Instructor: Dr. Alan T. Arnholt
Office: Walker Hall 237
Office Hours: 12:30-1:50 pm T-R, and by appointment
Introduction to Statistical Modeling: Introduction to Statistical Modeling is a continuation of Introduction to Data Management and Visualization with an emphasis on statistical modeling and reproducible reporting using professional tools. Hypothesis testing is introduced via resampling, and bootstrapping is used to introduce estimation. Cross-validation is used to evaluate and select models that take into account the bias-variance trade-off. Supervised learning techniques discussed will include but are not limited to linear regression, regression trees, classification trees, and random forests.
Please bring a notebook and pencil to every class.
Students will learn to use a reproducible work flow for all assignments.
Students will improve their technology expertise.
Students will learn to create statistical models using both supervised and unsupervised learning techniques.
Students will learn to assess models via cross-validation.
Additional References:
bookdown: Authoring Books and Technical Documents with R Markdown
Reproducible Research with R and RStudio, Second Edition by Christopher Gandrud
The Elements of Statistical Learning by Trevor Hastie, Robert Tibshirani, and Jerome Friedman
R Graphics Cookbook by Winston Chang - Available via SafariBooksOnline
through the Appalachian State University library.
Tentative course assignments and due dates are maintained here.
10% of the course grade will come from 13 DataCamp modules.
20% of the course grade will come from five Quarto quick sheets of five different DataCamp courses.
30% of the course grade will come from 3 individual Quarto LAB assignments.

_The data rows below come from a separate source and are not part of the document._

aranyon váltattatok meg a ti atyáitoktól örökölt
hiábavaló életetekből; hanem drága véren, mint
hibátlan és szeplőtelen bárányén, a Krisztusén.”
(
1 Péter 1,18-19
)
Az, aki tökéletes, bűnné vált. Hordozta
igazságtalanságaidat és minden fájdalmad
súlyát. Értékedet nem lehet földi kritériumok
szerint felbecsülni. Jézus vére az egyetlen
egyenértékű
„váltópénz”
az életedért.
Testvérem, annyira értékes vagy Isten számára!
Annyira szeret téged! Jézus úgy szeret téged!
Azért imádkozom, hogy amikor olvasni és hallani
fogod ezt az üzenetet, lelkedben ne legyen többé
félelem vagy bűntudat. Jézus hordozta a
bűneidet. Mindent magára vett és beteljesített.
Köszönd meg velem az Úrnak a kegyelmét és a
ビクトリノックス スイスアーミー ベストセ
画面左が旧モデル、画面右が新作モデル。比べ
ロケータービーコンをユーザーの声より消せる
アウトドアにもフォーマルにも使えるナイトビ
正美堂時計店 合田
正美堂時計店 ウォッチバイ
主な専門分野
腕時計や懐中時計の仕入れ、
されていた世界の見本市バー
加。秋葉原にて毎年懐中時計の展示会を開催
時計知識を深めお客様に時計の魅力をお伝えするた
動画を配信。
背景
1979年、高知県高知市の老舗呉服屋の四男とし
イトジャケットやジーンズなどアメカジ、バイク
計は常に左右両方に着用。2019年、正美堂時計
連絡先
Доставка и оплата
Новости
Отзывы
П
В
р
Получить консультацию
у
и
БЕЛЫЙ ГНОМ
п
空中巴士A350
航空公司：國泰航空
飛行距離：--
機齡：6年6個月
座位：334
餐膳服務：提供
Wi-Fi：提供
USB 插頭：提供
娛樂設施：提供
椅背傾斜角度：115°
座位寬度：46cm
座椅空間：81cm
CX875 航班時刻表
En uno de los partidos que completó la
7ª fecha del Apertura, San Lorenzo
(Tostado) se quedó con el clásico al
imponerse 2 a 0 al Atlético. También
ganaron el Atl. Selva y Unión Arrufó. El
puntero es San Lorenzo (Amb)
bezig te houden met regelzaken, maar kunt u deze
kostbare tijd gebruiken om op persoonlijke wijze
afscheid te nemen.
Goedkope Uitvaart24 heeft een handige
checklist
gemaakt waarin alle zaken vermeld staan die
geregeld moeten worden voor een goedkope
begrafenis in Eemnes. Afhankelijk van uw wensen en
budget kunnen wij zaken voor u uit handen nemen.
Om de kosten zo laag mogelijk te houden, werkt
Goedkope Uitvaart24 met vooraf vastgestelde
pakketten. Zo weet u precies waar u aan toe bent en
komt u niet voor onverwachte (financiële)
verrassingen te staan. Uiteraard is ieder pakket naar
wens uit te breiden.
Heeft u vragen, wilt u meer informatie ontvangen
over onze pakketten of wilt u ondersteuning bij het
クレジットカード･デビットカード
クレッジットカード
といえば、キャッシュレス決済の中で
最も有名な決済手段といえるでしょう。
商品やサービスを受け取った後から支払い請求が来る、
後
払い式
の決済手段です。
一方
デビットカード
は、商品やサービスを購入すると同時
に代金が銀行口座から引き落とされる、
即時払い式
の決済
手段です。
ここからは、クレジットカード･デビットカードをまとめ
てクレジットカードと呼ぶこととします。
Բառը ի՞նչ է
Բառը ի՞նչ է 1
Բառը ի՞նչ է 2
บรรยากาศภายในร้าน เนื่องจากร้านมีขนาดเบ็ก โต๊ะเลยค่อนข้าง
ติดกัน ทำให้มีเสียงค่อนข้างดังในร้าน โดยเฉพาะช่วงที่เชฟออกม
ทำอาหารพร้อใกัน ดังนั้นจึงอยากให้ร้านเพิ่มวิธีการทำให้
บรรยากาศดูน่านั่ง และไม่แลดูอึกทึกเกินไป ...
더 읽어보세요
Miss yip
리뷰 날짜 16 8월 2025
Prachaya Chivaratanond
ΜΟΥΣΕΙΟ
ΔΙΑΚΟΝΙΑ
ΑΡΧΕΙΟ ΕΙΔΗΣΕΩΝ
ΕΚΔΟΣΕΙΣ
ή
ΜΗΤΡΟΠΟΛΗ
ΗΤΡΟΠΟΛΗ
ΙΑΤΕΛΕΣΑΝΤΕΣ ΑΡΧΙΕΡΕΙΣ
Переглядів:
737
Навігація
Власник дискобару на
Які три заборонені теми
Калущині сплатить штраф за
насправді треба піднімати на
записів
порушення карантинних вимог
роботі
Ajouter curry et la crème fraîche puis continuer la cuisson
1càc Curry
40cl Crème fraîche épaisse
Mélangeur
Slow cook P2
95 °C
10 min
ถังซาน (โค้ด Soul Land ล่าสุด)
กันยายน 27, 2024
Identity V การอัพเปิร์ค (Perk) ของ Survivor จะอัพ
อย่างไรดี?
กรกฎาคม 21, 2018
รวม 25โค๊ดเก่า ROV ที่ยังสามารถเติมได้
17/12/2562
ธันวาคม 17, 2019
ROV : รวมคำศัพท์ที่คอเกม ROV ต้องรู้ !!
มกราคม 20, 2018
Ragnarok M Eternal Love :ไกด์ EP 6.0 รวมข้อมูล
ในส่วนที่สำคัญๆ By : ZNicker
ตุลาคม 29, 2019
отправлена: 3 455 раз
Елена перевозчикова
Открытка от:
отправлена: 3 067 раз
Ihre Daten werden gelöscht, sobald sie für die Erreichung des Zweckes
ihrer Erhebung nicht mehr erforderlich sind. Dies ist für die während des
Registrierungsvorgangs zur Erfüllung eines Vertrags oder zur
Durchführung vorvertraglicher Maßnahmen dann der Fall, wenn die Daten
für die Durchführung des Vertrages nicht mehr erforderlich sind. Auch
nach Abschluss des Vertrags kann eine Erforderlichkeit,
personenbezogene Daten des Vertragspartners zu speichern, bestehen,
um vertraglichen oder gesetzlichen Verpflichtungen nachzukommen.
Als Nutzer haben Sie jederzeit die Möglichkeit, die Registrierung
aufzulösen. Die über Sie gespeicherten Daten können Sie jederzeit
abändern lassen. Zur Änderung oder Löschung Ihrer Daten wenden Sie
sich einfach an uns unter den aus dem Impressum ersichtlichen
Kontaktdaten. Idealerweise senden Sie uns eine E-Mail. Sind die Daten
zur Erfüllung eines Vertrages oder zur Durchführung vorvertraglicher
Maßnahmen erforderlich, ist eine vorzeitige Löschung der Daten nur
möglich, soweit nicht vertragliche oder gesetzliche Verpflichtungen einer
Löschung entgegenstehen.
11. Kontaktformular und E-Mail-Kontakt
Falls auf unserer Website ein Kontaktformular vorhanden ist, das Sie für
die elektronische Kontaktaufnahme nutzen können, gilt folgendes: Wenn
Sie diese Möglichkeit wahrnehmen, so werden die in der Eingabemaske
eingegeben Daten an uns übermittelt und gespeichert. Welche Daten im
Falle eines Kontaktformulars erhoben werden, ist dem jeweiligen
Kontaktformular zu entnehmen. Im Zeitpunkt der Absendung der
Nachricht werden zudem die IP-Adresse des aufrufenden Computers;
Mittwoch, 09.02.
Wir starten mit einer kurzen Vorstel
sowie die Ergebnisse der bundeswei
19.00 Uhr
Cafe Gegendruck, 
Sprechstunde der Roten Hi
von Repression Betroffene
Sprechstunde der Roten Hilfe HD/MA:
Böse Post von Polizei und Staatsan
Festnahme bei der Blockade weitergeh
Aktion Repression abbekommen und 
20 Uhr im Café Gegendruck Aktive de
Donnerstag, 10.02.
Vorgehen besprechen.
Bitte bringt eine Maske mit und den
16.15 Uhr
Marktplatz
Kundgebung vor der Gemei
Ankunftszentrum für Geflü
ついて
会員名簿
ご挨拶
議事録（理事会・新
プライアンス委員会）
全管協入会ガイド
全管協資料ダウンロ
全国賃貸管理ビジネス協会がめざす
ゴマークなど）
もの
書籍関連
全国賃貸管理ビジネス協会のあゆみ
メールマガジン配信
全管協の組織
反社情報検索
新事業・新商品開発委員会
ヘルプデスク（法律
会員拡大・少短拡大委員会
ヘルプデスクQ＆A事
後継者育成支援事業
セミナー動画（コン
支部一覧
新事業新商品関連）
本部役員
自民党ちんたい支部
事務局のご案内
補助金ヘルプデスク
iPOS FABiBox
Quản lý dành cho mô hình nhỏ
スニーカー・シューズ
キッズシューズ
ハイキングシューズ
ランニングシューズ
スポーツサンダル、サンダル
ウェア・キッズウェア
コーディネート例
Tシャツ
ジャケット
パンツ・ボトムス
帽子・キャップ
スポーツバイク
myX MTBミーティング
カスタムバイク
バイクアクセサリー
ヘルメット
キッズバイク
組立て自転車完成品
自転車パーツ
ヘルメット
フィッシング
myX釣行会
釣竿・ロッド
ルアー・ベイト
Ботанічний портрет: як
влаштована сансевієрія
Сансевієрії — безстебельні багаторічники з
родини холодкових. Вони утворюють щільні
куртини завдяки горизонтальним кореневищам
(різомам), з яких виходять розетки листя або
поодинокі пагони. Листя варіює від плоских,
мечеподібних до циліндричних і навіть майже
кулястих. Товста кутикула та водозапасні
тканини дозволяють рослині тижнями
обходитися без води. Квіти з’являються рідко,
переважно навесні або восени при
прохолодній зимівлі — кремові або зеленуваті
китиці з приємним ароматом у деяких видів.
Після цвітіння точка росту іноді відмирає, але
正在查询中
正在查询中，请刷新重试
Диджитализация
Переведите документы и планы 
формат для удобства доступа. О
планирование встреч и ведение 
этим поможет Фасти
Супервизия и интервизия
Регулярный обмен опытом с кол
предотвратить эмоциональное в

40% of the course grade will come from three group presentations. The first two presentations are each worth 10% of the course grade and the final presentation is worth 20% of the course grade.
University Policies
This course conforms with all Appalachian State University policies with respect to face coverings, academic integrity, disability services, class attendance, and student engagement. The details of the policies may be found at https://academicaffairs.appstate.edu/resources/syllabi-policy-and-statement-information. Please pay particular attention to the student engagement statement.
Computers and Software
This course will use the RStudio/POSIT workbench server (https://mathr.appstate.edu/) that has the programs listed below and more installed.
You must have an active internet connection and be registered in the course to access the server. To access the server, point any web browser to https://mathr.appstate.edu/. Use your Appstate Username and Password to access the server. A screen shot of the POSIT workbench login screen is shown below.
If you have problems with your Appstate Username or Password visit IT Support Services or call 262-6266.
Required Technology
Note: All technology used in the class is either open source (free) or will be accessible to students enrolled in the course for no cost.
Assignments
The Course Pacing Guide has all course assignments and due dates.
Faculty student responsibilities
It is my (faculty) responsibility to explain and present the material you need to master for this course. A detailed description of everything you need to do starting with day one to the Final Exam is provided in the course pacing guide which is available on day one of the course.
It is your (student) responsibility to learn the material and to seek help if you do not understand the material.
Appalachian students are expected to make intensive engagement with courses their first priority. Practically speaking, students should spend approximately 2-3 hours on coursework outside of class for every hour they spend in class. For this four-hour course, you you should anticipate 8-12 hours per week of outside work.
How To Do Well In This Course
The only way to learn statistics is to DO statistics, which includes using statistical software. Reading the textbook, learning the language, and practicing exercises using real data are critical to your learning and success. Class activities and assessments have been structured with these principles in mind.
You should read assigned textbook content and read/watch supplemental materials prior to coming to class. When you read the assigned material, you should complete the problems (not just read about them) on your paper and computer. It will be easier to participate if you acquire some familiarity with the vocabulary and methods before we start to discuss and use them. You must “speak the language” (both statistics and R) to demonstrate your knowledge effectively. If you come to class and have difficulty following the discussion, you should make sure you have read all of the assigned material and then go back and re-read the assigned material a second time. Reading a technical book is not the same as a novel. Most people, your instructor included, must read a technical section at least twice before understanding a topic. If you are still having challenges after reading the assigned material twice and working the out the material on paper and the computer, it is your responsibility to seek help. I am here to help and will be glad to assist you in your learning process. Please make an appointment to visit with me on my calendar.
How To Get Unstuck
Well constructed questions will elicit answers more rapidly than poorly constructed questions. This video provides some background on asking questions. This stackoverflow thread details how to create a minimal R reproducible example. Please read How To Ask Questions The Smart Way by Eric Raymond and Rick Moen and heed their advice.